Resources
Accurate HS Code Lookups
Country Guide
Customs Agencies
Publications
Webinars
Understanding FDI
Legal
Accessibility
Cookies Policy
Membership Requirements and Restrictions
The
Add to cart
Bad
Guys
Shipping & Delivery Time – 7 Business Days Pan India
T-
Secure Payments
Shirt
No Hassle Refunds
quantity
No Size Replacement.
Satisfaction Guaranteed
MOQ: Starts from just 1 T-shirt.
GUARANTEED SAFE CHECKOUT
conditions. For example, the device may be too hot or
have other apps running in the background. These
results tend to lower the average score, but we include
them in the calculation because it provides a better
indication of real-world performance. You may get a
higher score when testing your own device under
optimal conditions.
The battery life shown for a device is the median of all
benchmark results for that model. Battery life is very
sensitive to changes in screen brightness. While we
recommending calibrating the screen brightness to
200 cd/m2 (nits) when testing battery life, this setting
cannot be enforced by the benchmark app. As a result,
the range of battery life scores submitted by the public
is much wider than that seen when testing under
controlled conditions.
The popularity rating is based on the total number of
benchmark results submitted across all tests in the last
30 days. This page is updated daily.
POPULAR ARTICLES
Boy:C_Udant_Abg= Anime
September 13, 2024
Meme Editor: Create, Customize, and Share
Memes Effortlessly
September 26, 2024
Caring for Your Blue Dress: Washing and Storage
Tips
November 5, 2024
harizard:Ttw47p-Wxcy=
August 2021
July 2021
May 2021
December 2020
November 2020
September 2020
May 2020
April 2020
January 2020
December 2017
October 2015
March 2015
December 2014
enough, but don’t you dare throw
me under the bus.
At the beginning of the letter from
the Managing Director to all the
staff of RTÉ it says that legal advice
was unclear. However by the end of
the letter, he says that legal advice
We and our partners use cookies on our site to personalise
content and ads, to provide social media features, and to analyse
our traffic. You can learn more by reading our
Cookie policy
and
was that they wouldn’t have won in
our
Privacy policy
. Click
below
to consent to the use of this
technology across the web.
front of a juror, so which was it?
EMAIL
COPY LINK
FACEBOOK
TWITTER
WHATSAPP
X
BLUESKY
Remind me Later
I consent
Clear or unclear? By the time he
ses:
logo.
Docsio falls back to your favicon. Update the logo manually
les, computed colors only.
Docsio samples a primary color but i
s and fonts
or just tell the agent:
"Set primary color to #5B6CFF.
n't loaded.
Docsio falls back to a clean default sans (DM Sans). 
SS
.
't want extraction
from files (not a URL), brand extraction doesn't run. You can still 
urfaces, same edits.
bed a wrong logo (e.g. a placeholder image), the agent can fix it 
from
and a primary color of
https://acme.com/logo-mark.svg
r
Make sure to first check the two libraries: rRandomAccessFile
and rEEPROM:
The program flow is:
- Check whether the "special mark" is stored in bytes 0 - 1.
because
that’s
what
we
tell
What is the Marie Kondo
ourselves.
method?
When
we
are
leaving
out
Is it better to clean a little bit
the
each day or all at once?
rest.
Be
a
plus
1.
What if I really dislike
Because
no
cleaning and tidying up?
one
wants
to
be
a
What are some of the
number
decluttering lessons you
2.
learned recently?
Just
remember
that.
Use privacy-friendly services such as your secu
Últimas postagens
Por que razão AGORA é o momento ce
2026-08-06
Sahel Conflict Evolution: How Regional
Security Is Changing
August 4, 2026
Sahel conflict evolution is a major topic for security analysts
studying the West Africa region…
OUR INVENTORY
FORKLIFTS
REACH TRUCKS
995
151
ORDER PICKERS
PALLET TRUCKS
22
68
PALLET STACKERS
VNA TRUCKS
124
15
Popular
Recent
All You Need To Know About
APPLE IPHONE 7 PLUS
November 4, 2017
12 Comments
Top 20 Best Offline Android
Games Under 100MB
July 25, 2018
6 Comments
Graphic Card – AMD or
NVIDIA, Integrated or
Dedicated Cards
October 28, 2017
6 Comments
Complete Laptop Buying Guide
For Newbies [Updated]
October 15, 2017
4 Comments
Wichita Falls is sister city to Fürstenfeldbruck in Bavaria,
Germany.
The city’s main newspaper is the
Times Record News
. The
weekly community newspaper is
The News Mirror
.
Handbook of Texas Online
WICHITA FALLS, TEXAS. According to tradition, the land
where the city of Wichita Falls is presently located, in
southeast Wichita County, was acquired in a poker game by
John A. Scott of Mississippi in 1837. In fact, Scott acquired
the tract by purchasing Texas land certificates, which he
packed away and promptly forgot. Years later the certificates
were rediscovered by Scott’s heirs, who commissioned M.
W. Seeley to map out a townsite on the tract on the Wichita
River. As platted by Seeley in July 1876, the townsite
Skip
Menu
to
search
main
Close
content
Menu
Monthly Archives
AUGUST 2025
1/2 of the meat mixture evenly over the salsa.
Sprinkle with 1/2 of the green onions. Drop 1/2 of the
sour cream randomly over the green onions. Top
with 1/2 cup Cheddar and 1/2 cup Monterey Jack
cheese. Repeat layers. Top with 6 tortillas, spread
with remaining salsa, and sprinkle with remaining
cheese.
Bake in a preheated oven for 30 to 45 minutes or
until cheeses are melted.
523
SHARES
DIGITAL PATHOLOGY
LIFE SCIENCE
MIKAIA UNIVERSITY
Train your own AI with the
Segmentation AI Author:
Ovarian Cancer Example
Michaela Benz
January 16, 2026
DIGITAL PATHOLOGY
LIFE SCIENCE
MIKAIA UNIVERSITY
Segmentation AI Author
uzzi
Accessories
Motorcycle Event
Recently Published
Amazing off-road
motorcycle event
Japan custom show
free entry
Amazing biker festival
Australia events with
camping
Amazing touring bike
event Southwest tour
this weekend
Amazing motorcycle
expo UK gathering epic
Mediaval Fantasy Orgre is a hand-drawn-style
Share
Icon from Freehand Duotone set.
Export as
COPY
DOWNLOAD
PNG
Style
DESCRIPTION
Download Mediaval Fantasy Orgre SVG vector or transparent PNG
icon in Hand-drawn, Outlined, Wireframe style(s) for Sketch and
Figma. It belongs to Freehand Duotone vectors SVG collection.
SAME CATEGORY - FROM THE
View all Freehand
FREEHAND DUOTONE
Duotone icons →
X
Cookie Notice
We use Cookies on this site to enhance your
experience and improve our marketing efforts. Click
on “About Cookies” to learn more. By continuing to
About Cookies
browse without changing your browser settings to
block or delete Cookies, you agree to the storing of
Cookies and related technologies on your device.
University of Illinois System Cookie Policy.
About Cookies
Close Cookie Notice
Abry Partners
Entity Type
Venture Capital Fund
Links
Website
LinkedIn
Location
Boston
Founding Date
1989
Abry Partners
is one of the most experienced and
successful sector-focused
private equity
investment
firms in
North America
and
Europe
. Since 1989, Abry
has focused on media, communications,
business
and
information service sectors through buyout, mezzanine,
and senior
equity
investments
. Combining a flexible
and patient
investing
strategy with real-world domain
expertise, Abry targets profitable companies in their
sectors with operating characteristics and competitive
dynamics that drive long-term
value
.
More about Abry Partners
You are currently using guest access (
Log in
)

· · ·

WHAT YOU WILL DO
Starting at the first line of the entries above, please extract each line up to and including the line with "the Managing Director to all the", unchanged, and add nothing.

PROBLEM SOLUTION
Resources
Accurate HS Code Lookups
Country Guide
Customs Agencies
Publications
Webinars
Understanding FDI
Legal
Accessibility
Cookies Policy
Membership Requirements and Restrictions
The
Add to cart
Bad
Guys
Shipping & Delivery Time – 7 Business Days Pan India
T-
Secure Payments
Shirt
No Hassle Refunds
quantity
No Size Replacement.
Satisfaction Guaranteed
MOQ: Starts from just 1 T-shirt.
GUARANTEED SAFE CHECKOUT
conditions. For example, the device may be too hot or
have other apps running in the background. These
results tend to lower the average score, but we include
them in the calculation because it provides a better
indication of real-world performance. You may get a
higher score when testing your own device under
optimal conditions.
The battery life shown for a device is the median of all
benchmark results for that model. Battery life is very
sensitive to changes in screen brightness. While we
recommending calibrating the screen brightness to
200 cd/m2 (nits) when testing battery life, this setting
cannot be enforced by the benchmark app. As a result,
the range of battery life scores submitted by the public
is much wider than that seen when testing under
controlled conditions.
The popularity rating is based on the total number of
benchmark results submitted across all tests in the last
30 days. This page is updated daily.
POPULAR ARTICLES
Boy:C_Udant_Abg= Anime
September 13, 2024
Meme Editor: Create, Customize, and Share
Memes Effortlessly
September 26, 2024
Caring for Your Blue Dress: Washing and Storage
Tips
November 5, 2024
harizard:Ttw47p-Wxcy=
August 2021
July 2021
May 2021
December 2020
November 2020
September 2020
May 2020
April 2020
January 2020
December 2017
October 2015
March 2015
December 2014
enough, but don’t you dare throw
me under the bus.
At the beginning of the letter from
the Managing Director to all the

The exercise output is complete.